- Hands-On Meta Learning with Python
- Sudharsan Ravichandiran
- 1432字
- 2021-07-02 14:29:20
Face recognition using siamese networks
We will understand the siamese network by building a face recognition model. The objective of our network is to understand whether two faces are similar or dissimilar. We use the AT&T Database of Faces, which can be downloaded from here: https://www.cl.cam.ac.uk/research/dtg/attarchive/facedatabase.html.
Once you have downloaded and extracted the archive, you can see the folders s1, s2, up to s40, as shown here:
Each of these folders has 10 different images of a single person taken from various angles. For instance, let's open folder s1. As you can see, there are 10 different images of a single person:
We open and check folder s13:
As we know that siamese networks require input values as a pair along with the label, we have to create our data in such a way. So, we will take two images randomly from the same folder and mark them as a genuine pair and we will take single images from two different folders and mark them as an imposite pair. A sample is shown in the following screenshot; as you can see, a genuine pair has images of the same person and the imposite pair has images of different people:
Once we have our data as pairs along with their labels, we train our siamese network. From the image pair, we feed one image to network A and another image to network B. The role of these two networks is only to extract the feature vectors. So, we use two convolution layers with rectified linear unit (ReLU) activations for extracting the features. Once we have learned the features, we feed the resultant feature vector from both of the networks to the energy function, which measures the similarity; we use Euclidean distance as our energy function. So, we train our network by feeding the image pair to learn the semantic similarity between them. Now, we will see this step by step.

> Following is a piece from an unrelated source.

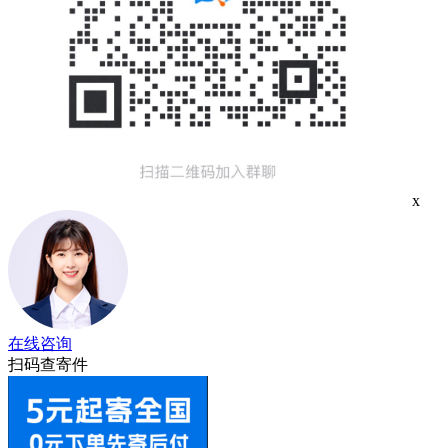
x
在线咨询
扫码查寄件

For better understanding, you can check the complete code, which is available as a Jupyter Notebook with an explanation here: https://github.com/sudharsan13296/Hands-On-Meta-Learning-With-Python/blob/master/02.%20Face%20and%20Audio%20Recognition%20using%20Siamese%20Networks/2.4%20Face%20Recognition%20Using%20Siamese%20Network.ipynb.
First, we will import the required libraries:
import re
import numpy as np
from PIL import Image
from sklearn.model_selection import train_test_split
from keras import backend as K
from keras.layers import Activation
from keras.layers import Input, Lambda, Dense, Dropout, Convolution2D, MaxPooling2D, Flatten
from keras.models import Sequential, Model
from keras.optimizers import RMSprop
Now, we define a function for reading our input image. The read_image function takes as input an image and returns a NumPy array:
def read_image(filename, byteorder='>'):
#first we read the image, as a raw file to the buffer
with open(filename, 'rb') as f:
buffer = f.read()
#using regex, we extract the header, width, height and maxval of the image
header, width, height, maxval = re.search(
b"(^P5\s(?:\s*#.*[\r\n])*"
b"(\d+)\s(?:\s*#.*[\r\n])*"
b"(\d+)\s(?:\s*#.*[\r\n])*"
b"(\d+)\s(?:\s*#.*[\r\n]\s)*)", buffer).groups()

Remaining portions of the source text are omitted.